これぞ物流イノベーション?

本気で検討着手? 新幹線の貨物輸送

 国土交通省の有識者委員会「今後の鉄道物流のあり方に関する検討会」は2022年7月28日(木)、中間とりまとめを発表。そのなかで、新幹線による貨物輸送の拡大に向けた検討の具体化について明記されました。

 同委員会は、モーダルシフトの流れのなかでも貨物取扱量が思うように増えていない鉄道貨物の課題を検討するもの。中間とりまとめでは、「貨物鉄道の輸送モードとしての競争力強化に向けた課題」「貨物鉄道と他モードの連携に向けた課題」「社会・荷主の意識改革に向けた課題」の3つの視点が打ち出され、今後の取り組みと方向性が整理されました。

 そのなかで、競争力強化の一手として打ち出されたのが「新幹線による貨物輸送の拡大に向けた検討の具体化」です。

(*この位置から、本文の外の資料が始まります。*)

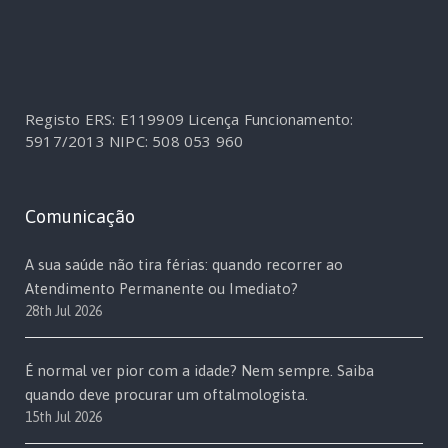
Registo ERS: E119909
Licença Funcionamento:
5917/2013
NIPC: 508 053 960
Comunicação
A sua saúde não tira férias: quando recorrer ao
Atendimento Permanente ou Imediato?
28th Jul 2026
É normal ver pior com a idade? Nem sempre. Saiba
quando deve procurar um oftalmologista.
15th Jul 2026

「貨物鉄道輸送は航空機やトラックに対し、ドアツードアでは、リードタイムの面で十分に競争力があるサービスが提供できていない面がある」としつつ、「貨物専用車両による高頻度の大量高速輸送を実現できれば、我が国の物流においてイノベーションを引き起こす可能性があり、新たな輸送ニーズやマーケットの開拓を通じた我が国・地方の経済成長への貢献、航空機やトラックからのモーダルシフトによる地球環境への貢献の可能性も出てくる」と記されています。

 これは昨今、新幹線の旅客列車において宅配便や生鮮品、半導体といった付加価値の高い品目の貨客混載輸送が実施されていることを踏まえての提言です。

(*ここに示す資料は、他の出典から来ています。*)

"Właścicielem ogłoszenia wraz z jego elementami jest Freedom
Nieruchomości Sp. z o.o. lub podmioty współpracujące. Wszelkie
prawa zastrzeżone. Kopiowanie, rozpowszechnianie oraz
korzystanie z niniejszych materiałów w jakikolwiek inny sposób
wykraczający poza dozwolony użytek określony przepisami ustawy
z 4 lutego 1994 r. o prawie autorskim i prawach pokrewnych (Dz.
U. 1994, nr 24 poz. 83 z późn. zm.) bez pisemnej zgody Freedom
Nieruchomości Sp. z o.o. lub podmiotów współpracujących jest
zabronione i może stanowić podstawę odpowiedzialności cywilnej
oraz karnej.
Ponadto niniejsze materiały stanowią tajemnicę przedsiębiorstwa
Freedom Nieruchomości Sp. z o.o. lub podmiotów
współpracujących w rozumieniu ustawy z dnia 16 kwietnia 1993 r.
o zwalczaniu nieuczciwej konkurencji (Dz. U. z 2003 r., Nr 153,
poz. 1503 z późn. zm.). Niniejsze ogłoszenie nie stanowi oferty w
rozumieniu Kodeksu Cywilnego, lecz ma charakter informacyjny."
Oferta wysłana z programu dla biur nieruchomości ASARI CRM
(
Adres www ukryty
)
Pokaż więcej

 ただし課題は多く、多様な関係者との調整・検討が必要とされています。今後の方向性としては、「新幹線による貨物輸送の拡大に向けた諸課題を整理するため、国、JR貨物、JR旅客会社等の関係者による検討や必要な調査に着手するとともに、まずはJR貨物が中心となり、線路容量に余裕がある路線における走行を念頭に置いた、高速走行と大量輸送の両立が可能な貨物専用車両の導入の可能性を検討する必要がある」ということです。